Prof. Dr. Osman Eğri
Türkiye’deki Sünnîci eğitim anlayışı, insanları o hale getirmiş ki “Eğer ülke bir Alevî tarafından yönetilirse, herkes Cennet’e gidecek.” dense, insanlar; “Hayır! İstemiyoruz.” diyecek durumdalar. Halâ, Alevîliği İslâm’ın bir yorum şekli, Alevîleri de Müslüman olarak kabul etmeyen azımsanmayacak büyüklükte bir kitle var.
Bir Alevî’ye gönül rahatlığı ile kızını veremeyen bir kişinin, yine bir Alevî’ye gönül rahatlığı ile oyunu vermesini düşünmek oldukça zor.
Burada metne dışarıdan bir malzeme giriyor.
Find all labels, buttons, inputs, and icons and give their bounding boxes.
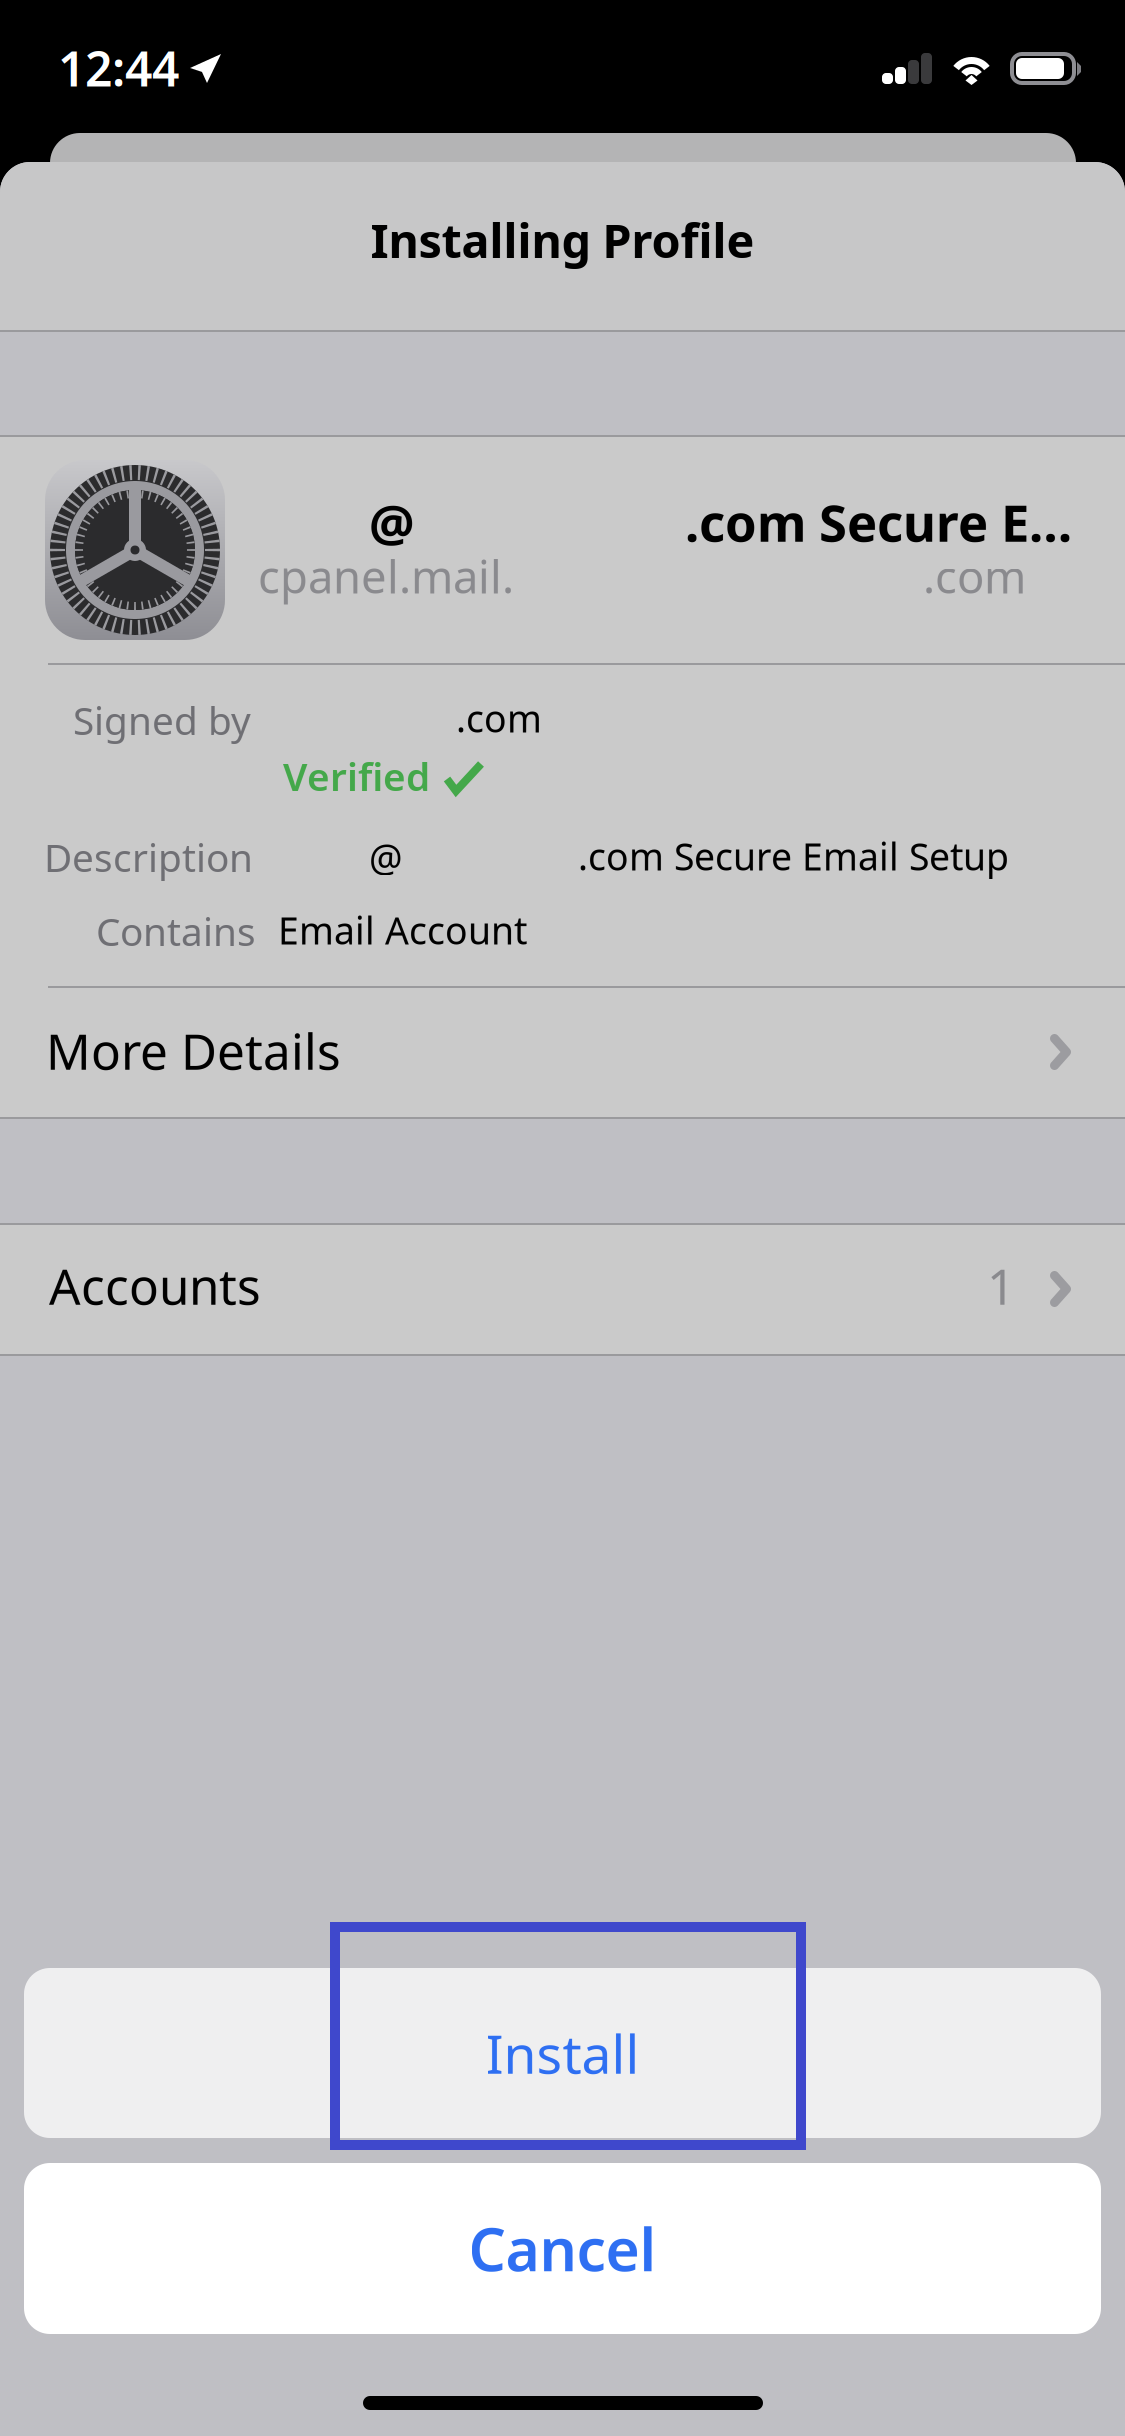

Bu durum, Sünnî siyasetçilerin işine geldiği için, asırlardır Anadolu’da, Alevî kimliğine mensup bir kişi, toplumun bugünü ve geleceği üzerinde etkili olabilecek bir konuma getirilmemiş.
Bunun en önemli nedenlerinden birisi; öteden beri toplum belleğini işgal eden Alevîlik ve Alevîler hakkındaki önyargıları giderici bir eğitim anlayışının benimsenmemiş olmasıdır. “Biz” ve “onlar” kategorik sınıflandırmasının, zihin ve gönüllerle birlikte toplumsal hayatın bütün ünitelerine hakim hale gelmesidir.
Malesef okulda, fabrikada, mahallede ayrımcılığa maruz kaldığını hissetmeyen Alevî hemen hemen yok gibidir. Bunu 21 yıl ilahiyat fakültesinde akademisyen olarak çalışan ve bu süre zarfında sayısız ayrımcılığa maruz kalan birisi olarak söylüyorum.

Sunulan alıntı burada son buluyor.